Effect of Gingerol on Cisplatin-Induced Pica Analogous to Emesis Via Modulating Expressions of Dopamine 2 Receptor, Dopamine Transporter and Tyrosine Hydroxylase in the Vomiting Model of Rats.
Parole chiave
Astratto
BACKGROUND
Gingerol, the generic term for pungent constituents in ginger, has been used for treating vomiting in China. We are going to investigate the mechanisms of inhibitive effect of gingerol on cisplatin-induced pica behaviour by studying on both peripheral and central levels, and the effects of gingerol on homeostasis of dopamine (DA) transmission: dopamine D2 receptor (D2R), dopamine transporter (DAT) and tyrosine hydroxylase (TH).
METHODS
The antiemetic effect of gingerol was investigated on a vomiting model in rats induced by cisplatin 3 mg·kg(-1) intraperitoneal injection (i.p.). Rats were randomly divided into the normal control group (C), simple gingerol control group (CG), cisplatin control group (V), cisplatin + metoclopramide group (M), cisplatin + low-dose gingerol group (GL), cisplatin + middle-dose gingerol group (GM) and cisplatin + high-dose gingerol group (GH). In observation period, rats in Groups C and V were pretreated with sterile saline 3 mL i.g.; rats in Group CG were pretreated with gingerol 40 mg·kg(-1) i.g.; rats in Group M were pretreated with metoclopramide 2.5 mg·kg(-1) i.g.; rats in Groups GL, GM and GH were pretreated with gingerol 10, 20 and 40 mg·kg(-1) i.g. for 3 days, respectively. Cisplatin (3 mg·kg(-1), i.p.) was administered one time after each treatment with the antiemetic agent or its vehicle except the Groups C and CG. The distribution of D2R, DAT and TH in the area postrema and ileum were measured by immunohistochemistry and quantitated based on the image analysis, and the expression of DAT and TH in the area postrema and ileum were measured by RT-PCR. The weights of kaolin eaten of the remaining rats were observed in every 6 h continuously for 72 h.
RESULTS
The weight of kaolin eaten in rats induced by cisplatin was significantly reduced by pretreatment with gingerol in a dose-dependent manner during the 0-24 h and 24-72 h periods (P < 0.05).
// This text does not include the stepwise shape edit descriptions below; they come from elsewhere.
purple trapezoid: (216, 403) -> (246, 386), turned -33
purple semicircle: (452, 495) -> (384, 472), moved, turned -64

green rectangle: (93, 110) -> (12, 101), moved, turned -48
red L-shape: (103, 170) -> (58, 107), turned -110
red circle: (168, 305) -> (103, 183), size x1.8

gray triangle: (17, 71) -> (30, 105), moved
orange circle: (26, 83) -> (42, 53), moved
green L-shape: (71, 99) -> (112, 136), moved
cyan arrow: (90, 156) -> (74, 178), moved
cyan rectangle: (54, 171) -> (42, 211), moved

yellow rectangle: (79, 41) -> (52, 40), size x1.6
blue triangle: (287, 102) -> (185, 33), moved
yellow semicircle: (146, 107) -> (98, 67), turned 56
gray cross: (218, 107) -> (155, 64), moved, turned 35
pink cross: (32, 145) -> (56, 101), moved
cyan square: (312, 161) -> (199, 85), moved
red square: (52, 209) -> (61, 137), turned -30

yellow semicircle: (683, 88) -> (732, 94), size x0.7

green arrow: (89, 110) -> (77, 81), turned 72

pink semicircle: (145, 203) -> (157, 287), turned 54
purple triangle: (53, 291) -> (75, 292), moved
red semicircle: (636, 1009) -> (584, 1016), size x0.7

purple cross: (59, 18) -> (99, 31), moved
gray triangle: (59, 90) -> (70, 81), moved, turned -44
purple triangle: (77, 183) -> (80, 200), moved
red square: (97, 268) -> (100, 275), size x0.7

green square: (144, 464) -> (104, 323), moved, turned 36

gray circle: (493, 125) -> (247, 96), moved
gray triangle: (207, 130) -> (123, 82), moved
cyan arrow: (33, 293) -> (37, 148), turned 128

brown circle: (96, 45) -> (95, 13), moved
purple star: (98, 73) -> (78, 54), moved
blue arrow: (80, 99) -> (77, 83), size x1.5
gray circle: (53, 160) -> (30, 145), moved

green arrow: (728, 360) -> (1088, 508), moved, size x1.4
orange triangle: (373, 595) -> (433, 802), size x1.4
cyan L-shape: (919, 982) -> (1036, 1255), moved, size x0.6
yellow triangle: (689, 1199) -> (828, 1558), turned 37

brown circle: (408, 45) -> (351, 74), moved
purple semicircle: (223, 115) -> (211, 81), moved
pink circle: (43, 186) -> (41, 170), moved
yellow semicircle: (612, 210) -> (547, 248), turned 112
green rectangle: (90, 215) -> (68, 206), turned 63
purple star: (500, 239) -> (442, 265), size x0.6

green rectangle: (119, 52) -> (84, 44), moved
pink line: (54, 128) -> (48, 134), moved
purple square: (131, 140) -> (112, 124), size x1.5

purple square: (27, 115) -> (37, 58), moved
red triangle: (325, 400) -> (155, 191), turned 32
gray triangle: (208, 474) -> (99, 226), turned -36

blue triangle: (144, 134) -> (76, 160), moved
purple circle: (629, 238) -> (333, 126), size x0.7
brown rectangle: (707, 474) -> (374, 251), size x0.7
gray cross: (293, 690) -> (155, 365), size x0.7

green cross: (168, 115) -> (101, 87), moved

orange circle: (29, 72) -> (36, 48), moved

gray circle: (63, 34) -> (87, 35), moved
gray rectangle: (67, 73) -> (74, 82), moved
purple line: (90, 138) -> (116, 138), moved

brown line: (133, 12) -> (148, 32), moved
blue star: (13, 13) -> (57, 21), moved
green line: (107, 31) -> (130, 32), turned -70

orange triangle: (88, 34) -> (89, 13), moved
Gingerol markedly improved gastric emptying induced by cisplatin in a dose-dependent manner (P < 0.05), and exhibited effective dose-dependent inhibition on the increase of expression levels of D2R and TH and the decrease of expression levels of DAT in both the ileum and area postrema (P < 0.05).
CONCLUSIONS
Gingerol is effective on cisplatin-induced emesis in rats possibly by inhibiting central or peripheral increase of DA by inhibiting D2R, TH and accelerating DAT.